■ Task goal
Check the entries below and say how many lines include the word "target". No other text is wanted.

■ Source material
────────────────

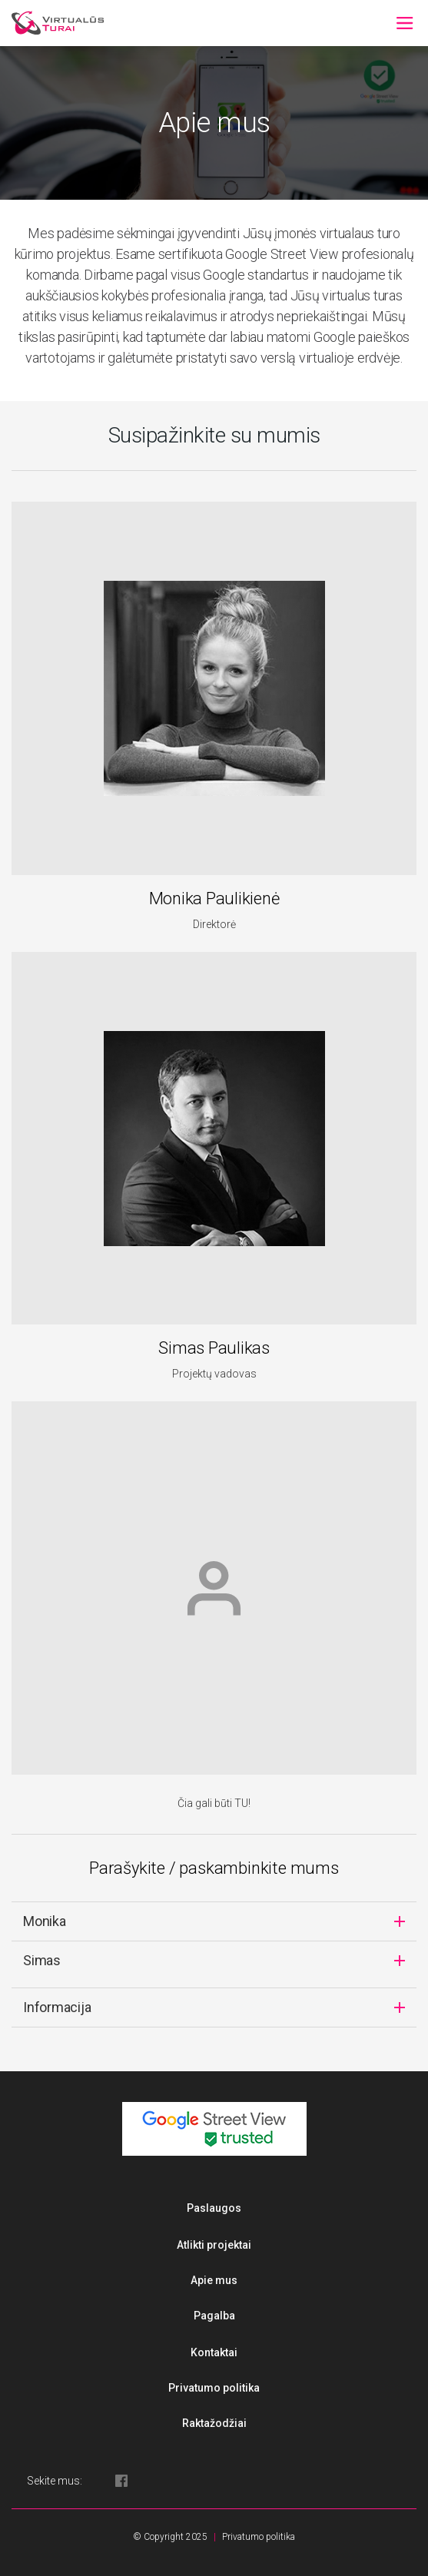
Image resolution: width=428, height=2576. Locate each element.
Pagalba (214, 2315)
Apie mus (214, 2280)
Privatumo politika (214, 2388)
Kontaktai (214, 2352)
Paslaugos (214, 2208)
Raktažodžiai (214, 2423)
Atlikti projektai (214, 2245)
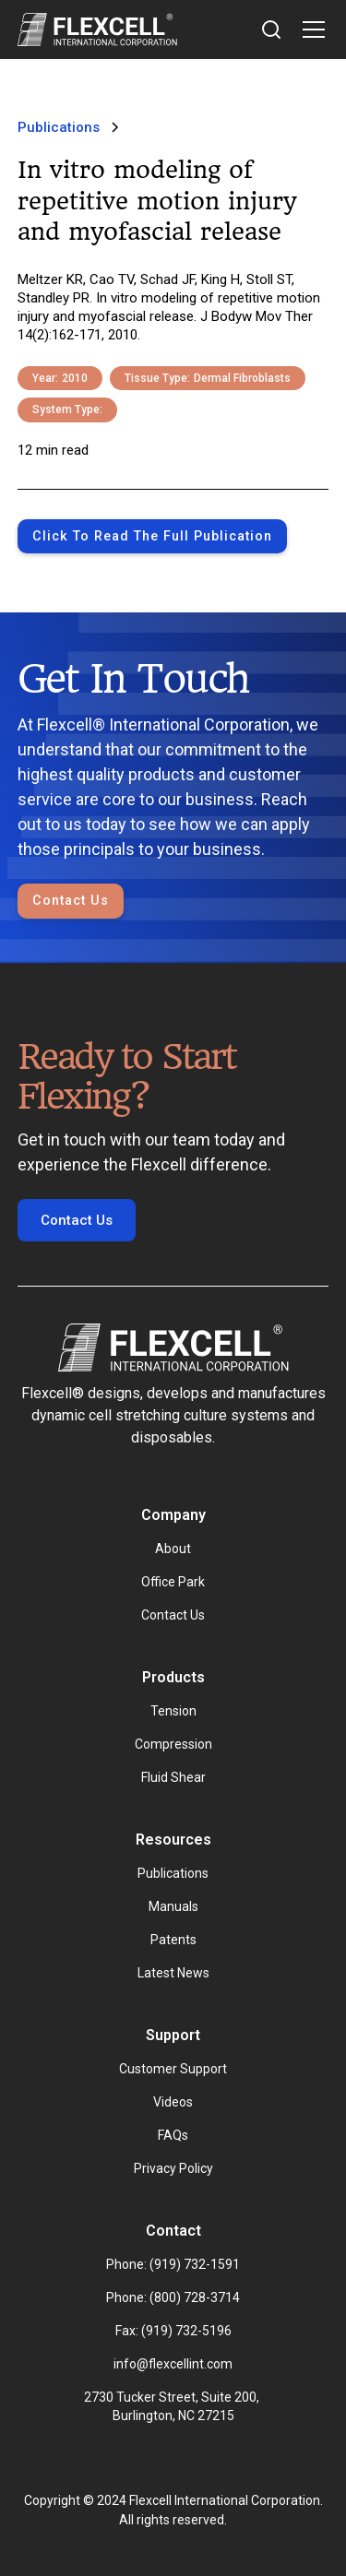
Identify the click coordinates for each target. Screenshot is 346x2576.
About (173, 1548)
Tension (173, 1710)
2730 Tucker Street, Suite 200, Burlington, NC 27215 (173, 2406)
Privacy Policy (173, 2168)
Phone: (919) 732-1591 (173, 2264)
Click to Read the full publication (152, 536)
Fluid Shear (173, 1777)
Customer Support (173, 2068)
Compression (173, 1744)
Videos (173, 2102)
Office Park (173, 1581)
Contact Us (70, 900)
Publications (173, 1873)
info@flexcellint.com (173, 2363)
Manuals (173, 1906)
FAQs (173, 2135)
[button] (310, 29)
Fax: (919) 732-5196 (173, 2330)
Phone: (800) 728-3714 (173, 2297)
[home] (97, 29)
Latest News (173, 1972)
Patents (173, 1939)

────────────────

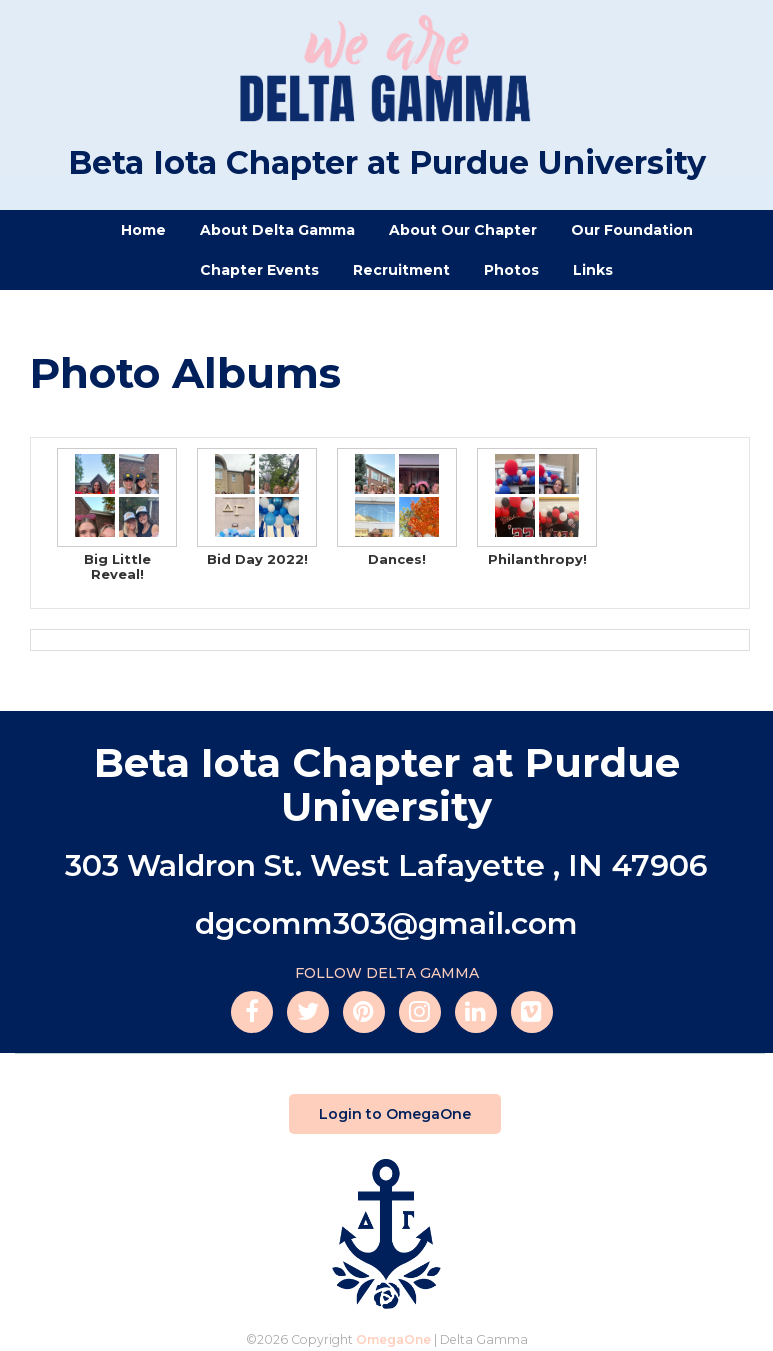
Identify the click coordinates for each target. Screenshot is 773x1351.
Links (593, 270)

────────────────

■ Reply
2